◆ Task statement
Please report each line of the data below that contains "Demo".

___ The data ___

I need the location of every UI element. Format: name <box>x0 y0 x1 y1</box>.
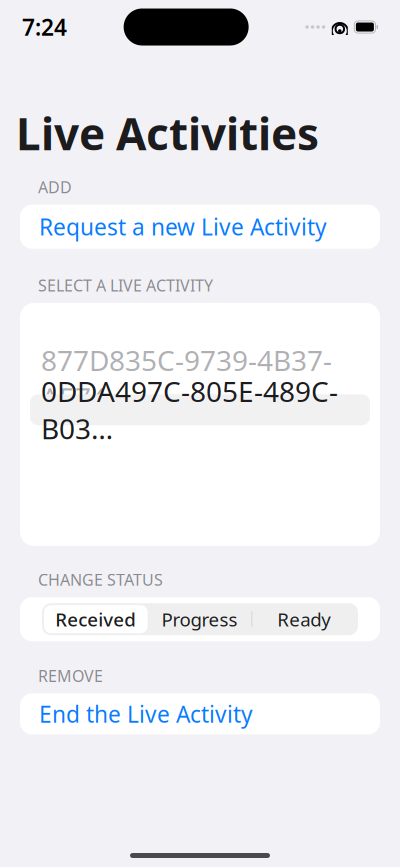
button[interactable]: 0DDA497C-805E-489C-B03… <box>30 394 370 425</box>
button[interactable]: Ready <box>252 605 356 633</box>
staticText: End the Live Activity <box>39 699 253 729</box>
staticText: 7:24 <box>22 12 67 42</box>
staticText: Progress <box>162 607 238 632</box>
button[interactable]: Request a new Live Activity <box>20 205 380 249</box>
button[interactable]: End the Live Activity <box>20 693 380 734</box>
staticText: 0DDA497C-805E-489C-B03… <box>41 373 338 447</box>
staticText: Ready <box>277 607 331 632</box>
staticText: ADD <box>38 176 72 198</box>
staticText: Received <box>55 607 136 632</box>
staticText: CHANGE STATUS <box>38 569 163 590</box>
staticText: SELECT A LIVE ACTIVITY <box>38 275 213 296</box>
button[interactable]: 877D835C-9739-4B37-A574… <box>30 363 370 394</box>
staticText: Request a new Live Activity <box>39 212 327 242</box>
staticText: 877D835C-9739-4B37-A574… <box>41 342 332 416</box>
staticText: REMOVE <box>38 665 103 686</box>
button[interactable]: Received <box>44 605 148 633</box>
staticText: Live Activities <box>16 104 319 162</box>
button[interactable]: Progress <box>148 605 251 633</box>
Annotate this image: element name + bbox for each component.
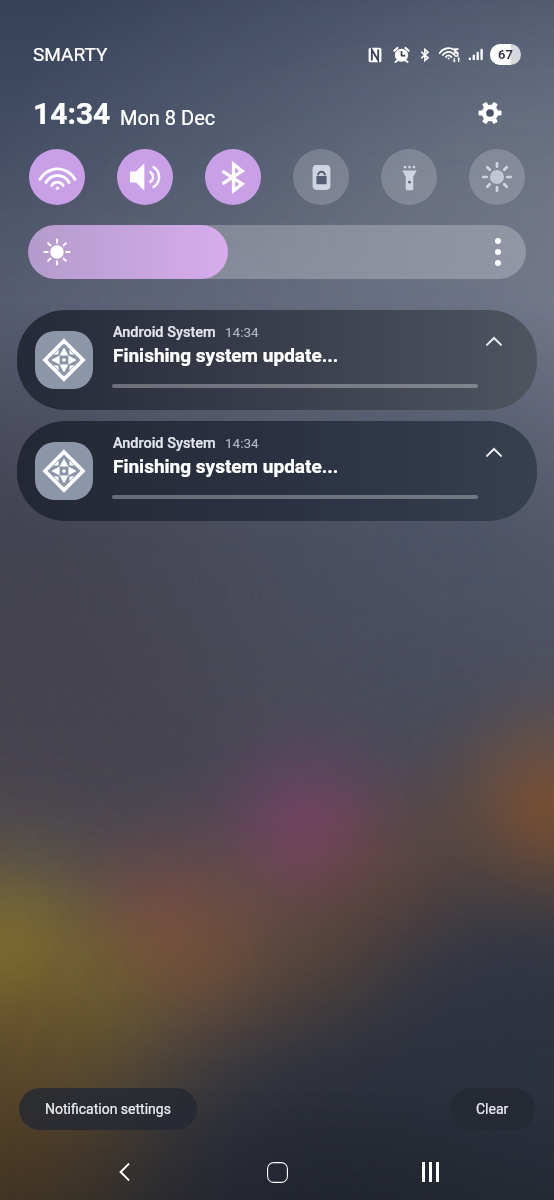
staticText: 14:34 [33, 96, 111, 131]
button[interactable]: Brightness [469, 149, 525, 205]
button[interactable]: Android System [17, 421, 537, 521]
staticText: Finishing system update... [113, 344, 339, 366]
staticText: Finishing system update... [113, 455, 339, 477]
staticText: Notification settings [45, 1101, 171, 1117]
staticText: SMARTY [33, 43, 108, 65]
button[interactable]: Clear [450, 1088, 535, 1130]
staticText: Mon 8 Dec [120, 106, 216, 129]
button[interactable]: Flashlight [381, 149, 437, 205]
staticText: 67 [498, 47, 513, 62]
button[interactable]: Notification settings [19, 1088, 197, 1130]
button[interactable]: Back [97, 1144, 153, 1200]
button[interactable]: Recents [402, 1144, 458, 1200]
staticText: Clear [476, 1101, 509, 1117]
button[interactable]: Android System [17, 310, 537, 410]
staticText: Android System [113, 324, 216, 341]
button[interactable]: Brightness [28, 225, 526, 279]
button[interactable]: Settings [470, 94, 510, 132]
button[interactable]: Expand [478, 326, 510, 358]
staticText: Android System [113, 435, 216, 452]
button[interactable]: Bluetooth [205, 149, 261, 205]
button[interactable]: Sound [117, 149, 173, 205]
staticText: 14:34 [225, 324, 259, 340]
staticText: 14:34 [225, 435, 259, 451]
button[interactable]: Wi-Fi [29, 149, 85, 205]
button[interactable]: Expand [478, 437, 510, 469]
button[interactable]: Home [249, 1144, 305, 1200]
button[interactable]: Auto rotate lock [293, 149, 349, 205]
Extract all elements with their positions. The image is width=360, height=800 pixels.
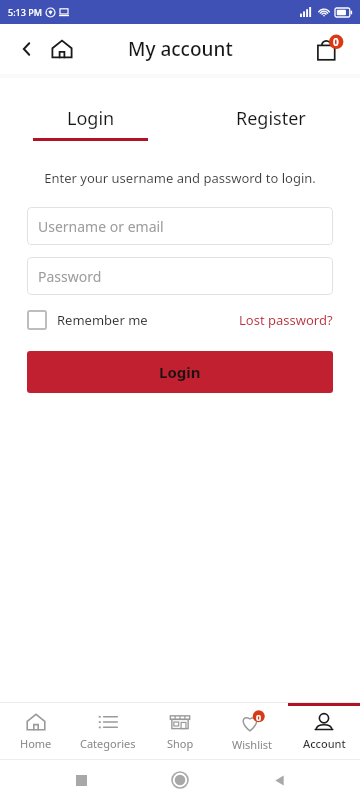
staticText: Home — [20, 736, 52, 751]
staticText: Username or email — [38, 217, 164, 236]
button[interactable]: Cart — [310, 30, 348, 68]
staticText: Shop — [167, 736, 194, 751]
button[interactable]: Home — [0, 703, 72, 759]
button[interactable]: Shop — [144, 703, 216, 759]
staticText: 5:13 PM — [8, 6, 42, 18]
staticText: Password — [38, 267, 102, 286]
button[interactable]: 0 — [216, 703, 288, 759]
button[interactable]: Password — [27, 257, 333, 295]
button[interactable]: Home — [46, 33, 78, 65]
button[interactable]: Account — [288, 703, 360, 759]
staticText: 0 — [333, 35, 339, 49]
button[interactable]: Categories — [72, 703, 144, 759]
staticText: Login — [67, 106, 115, 131]
button[interactable]: Back — [261, 762, 297, 798]
button[interactable]: Remember me — [27, 310, 148, 330]
staticText: 0 — [256, 711, 262, 723]
staticText: Enter your username and password to logi… — [0, 169, 360, 187]
button[interactable]: Home — [162, 762, 198, 798]
staticText: Account — [303, 736, 346, 751]
staticText: Login — [159, 362, 201, 382]
staticText: Register — [236, 106, 306, 131]
button[interactable]: Login — [0, 106, 180, 141]
button[interactable]: Recents — [63, 762, 99, 798]
staticText: My account — [128, 36, 233, 62]
button[interactable]: Register — [180, 106, 360, 141]
button[interactable]: Login — [27, 351, 333, 393]
staticText: Lost password? — [239, 311, 333, 329]
button[interactable]: Back — [14, 36, 40, 62]
button[interactable]: Username or email — [27, 207, 333, 245]
button[interactable]: Lost password? — [239, 311, 333, 329]
staticText: Wishlist — [232, 737, 273, 752]
staticText: Categories — [80, 736, 136, 751]
staticText: Remember me — [57, 311, 148, 329]
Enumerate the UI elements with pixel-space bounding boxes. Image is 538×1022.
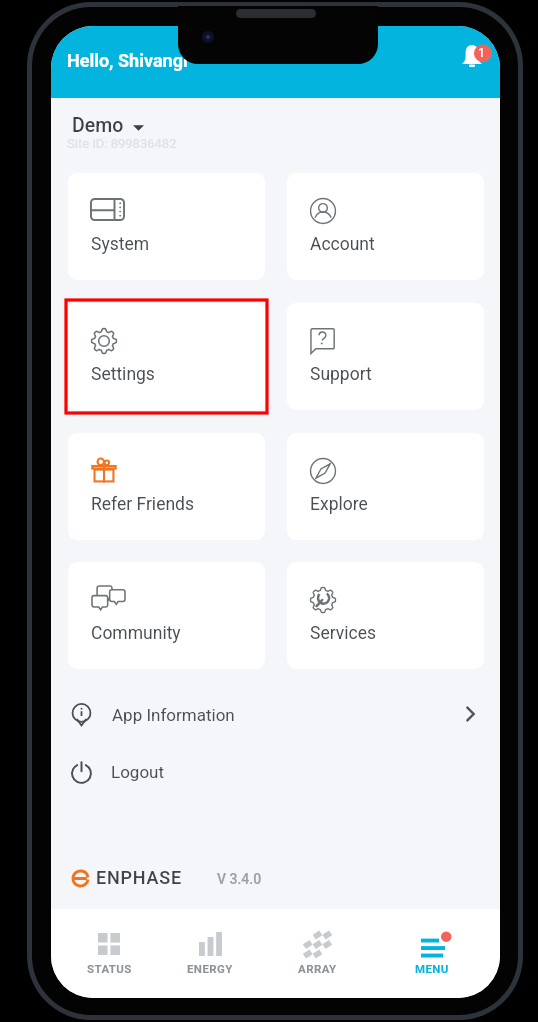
staticText: System xyxy=(91,234,150,255)
staticText: Account xyxy=(310,234,375,255)
staticText: App Information xyxy=(112,705,235,725)
button[interactable]: Explore xyxy=(287,433,484,540)
staticText: Services xyxy=(310,623,376,644)
staticText: Site ID: 899836482 xyxy=(67,136,177,151)
button[interactable]: ARRAY xyxy=(273,913,361,991)
button[interactable]: System xyxy=(68,173,265,280)
button[interactable]: Settings xyxy=(68,303,265,410)
staticText: Demo xyxy=(72,114,124,137)
staticText: ARRAY xyxy=(298,962,337,975)
button[interactable]: Support xyxy=(287,303,484,410)
staticText: Logout xyxy=(111,762,165,782)
staticText: 1 xyxy=(478,46,485,60)
staticText: Community xyxy=(91,623,181,644)
staticText: Settings xyxy=(91,364,155,385)
button[interactable]: App Information xyxy=(51,686,500,744)
button[interactable]: Logout xyxy=(51,744,500,802)
button[interactable]: ENERGY xyxy=(166,913,254,991)
staticText: Explore xyxy=(310,494,368,515)
button[interactable]: Refer Friends xyxy=(68,433,265,540)
staticText: V 3.4.0 xyxy=(217,871,262,887)
button[interactable]: STATUS xyxy=(65,913,153,991)
staticText: Hello, Shivangi xyxy=(67,50,188,71)
staticText: STATUS xyxy=(87,962,132,975)
button[interactable]: Services xyxy=(287,562,484,669)
staticText: Refer Friends xyxy=(91,494,194,515)
staticText: ENERGY xyxy=(187,962,233,975)
button[interactable]: Account xyxy=(287,173,484,280)
staticText: ENPHASE xyxy=(96,867,182,888)
button[interactable]: Notifications xyxy=(447,28,497,78)
button[interactable]: MENU xyxy=(388,913,476,991)
button[interactable]: Demo xyxy=(72,114,144,137)
staticText: Support xyxy=(310,364,372,385)
button[interactable]: Community xyxy=(68,562,265,669)
staticText: MENU xyxy=(415,962,449,975)
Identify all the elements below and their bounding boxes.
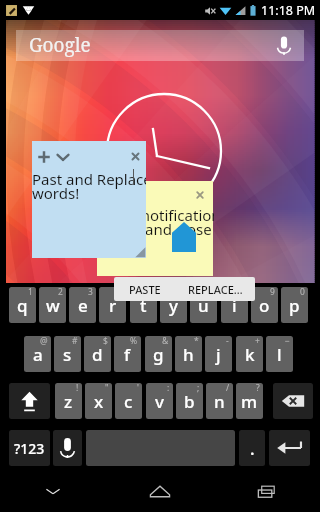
button[interactable]: Add note	[36, 149, 52, 165]
staticText: when notification opens and close notes!	[98, 205, 214, 253]
staticText: $	[103, 336, 108, 347]
staticText: r	[109, 294, 117, 317]
staticText: b	[184, 390, 195, 413]
staticText: #	[72, 336, 78, 347]
staticText: p	[289, 294, 300, 317]
button[interactable]: x	[85, 383, 112, 419]
staticText: %	[130, 336, 138, 347]
staticText: PASTE	[129, 282, 161, 297]
button[interactable]: y	[160, 287, 187, 323]
button[interactable]: v	[146, 383, 173, 419]
staticText: f	[124, 343, 131, 366]
button[interactable]: j	[205, 336, 232, 372]
staticText: 1	[28, 287, 33, 298]
staticText: w	[46, 294, 60, 317]
staticText: x	[94, 390, 104, 413]
staticText: u	[198, 294, 209, 317]
button[interactable]: Close note	[128, 149, 143, 164]
staticText: z	[64, 390, 73, 413]
staticText: c	[124, 390, 133, 413]
button[interactable]: Voice search	[264, 30, 304, 61]
staticText: :	[167, 383, 170, 394]
staticText: !	[76, 383, 79, 394]
staticText: q	[17, 294, 28, 317]
button[interactable]: r	[99, 287, 126, 323]
button[interactable]: i	[221, 287, 248, 323]
staticText: REPLACE…	[188, 282, 243, 297]
button[interactable]: m	[236, 383, 263, 419]
button[interactable]: f	[114, 336, 141, 372]
button[interactable]: Close note	[97, 181, 213, 276]
button[interactable]: Shift	[9, 383, 50, 419]
button[interactable]: .	[239, 430, 265, 466]
staticText: 2	[58, 287, 63, 298]
button[interactable]: w	[39, 287, 66, 323]
staticText: l	[277, 343, 282, 366]
button[interactable]: d	[84, 336, 111, 372]
staticText: o	[259, 294, 270, 317]
staticText: i	[232, 294, 237, 317]
staticText: n	[214, 390, 225, 413]
button[interactable]: Home	[106, 469, 213, 512]
staticText: *	[194, 336, 199, 347]
staticText: j	[216, 343, 221, 366]
staticText: k	[245, 343, 255, 366]
staticText: &	[162, 336, 169, 347]
button[interactable]: a	[24, 336, 51, 372]
staticText: 3	[88, 287, 93, 298]
button[interactable]: Hide keyboard	[0, 469, 106, 512]
button[interactable]: Add note	[32, 141, 146, 258]
staticText: ?	[256, 383, 260, 394]
button[interactable]: Google	[16, 30, 304, 61]
staticText: .	[250, 437, 255, 460]
button[interactable]: l	[266, 336, 293, 372]
button[interactable]: z	[55, 383, 82, 419]
button[interactable]: ?123	[9, 430, 50, 466]
button[interactable]: g	[145, 336, 172, 372]
button[interactable]: Expand note	[55, 149, 71, 165]
staticText: ;	[197, 383, 200, 394]
button[interactable]: Voice input	[53, 430, 82, 466]
staticText: −	[285, 336, 290, 347]
button[interactable]: k	[236, 336, 263, 372]
staticText: g	[153, 343, 164, 366]
staticText: 11:18 PM	[261, 2, 316, 19]
button[interactable]: t	[130, 287, 157, 323]
staticText: @	[40, 336, 48, 347]
button[interactable]: Enter	[269, 430, 310, 466]
staticText: "	[105, 383, 109, 394]
staticText: '	[137, 383, 139, 394]
staticText: v	[155, 390, 164, 413]
staticText: Google	[29, 32, 91, 58]
button[interactable]: h	[175, 336, 202, 372]
staticText: /	[226, 383, 230, 394]
staticText: -	[226, 336, 229, 347]
button[interactable]: REPLACE…	[176, 277, 255, 301]
staticText: t	[140, 294, 147, 317]
button[interactable]: PASTE	[114, 277, 176, 301]
staticText: h	[183, 343, 194, 366]
button[interactable]: o	[251, 287, 278, 323]
button[interactable]: b	[176, 383, 203, 419]
staticText: Past and Replace words!	[32, 169, 146, 203]
button[interactable]: Recent apps	[213, 469, 320, 512]
staticText: a	[33, 343, 43, 366]
button[interactable]: e	[69, 287, 96, 323]
button[interactable]: u	[190, 287, 217, 323]
button[interactable]: p	[281, 287, 308, 323]
staticText: y	[169, 294, 178, 317]
staticText: 7	[209, 287, 214, 298]
staticText: 5	[149, 287, 154, 298]
button[interactable]: s	[54, 336, 81, 372]
staticText: m	[241, 390, 258, 413]
staticText: 8	[240, 287, 245, 298]
button[interactable]: q	[9, 287, 36, 323]
button[interactable]: c	[115, 383, 142, 419]
button[interactable]: n	[206, 383, 233, 419]
button[interactable]: Close note	[193, 188, 207, 202]
button[interactable]: Backspace	[273, 383, 313, 419]
staticText: +	[255, 336, 260, 347]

___

◆ Answer to the exercise
staticText: Demo xyxy=(72,114,124,137)
button[interactable]: Demo xyxy=(72,114,144,137)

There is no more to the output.